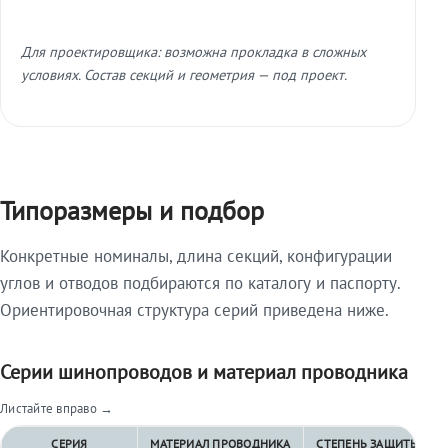
Для проектировщика: возможна прокладка в сложных
условиях. Состав секций и геометрия — под проект.
Типоразмеры и подбор
Конкретные номиналы, длина секций, конфигурации
углов и отводов подбираются по каталогу и паспорту.
Ориентировочная структура серий приведена ниже.
Серии шинопроводов и материал проводника
Листайте вправо →
СЕРИЯ
МАТЕРИАЛ ПРОВОДНИКА
СТЕПЕНЬ ЗАЩИТЫ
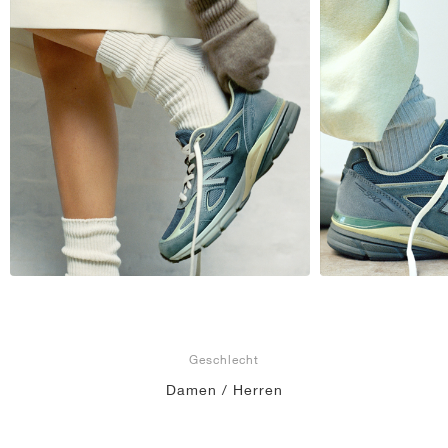
Geschlecht
Damen / Herren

########

Action item
All lines carrying the word "секций" must be copied from the data above.

Written reply
условиях. Состав секций и геометрия — под проект.
Конкретные номиналы, длина секций, конфигурации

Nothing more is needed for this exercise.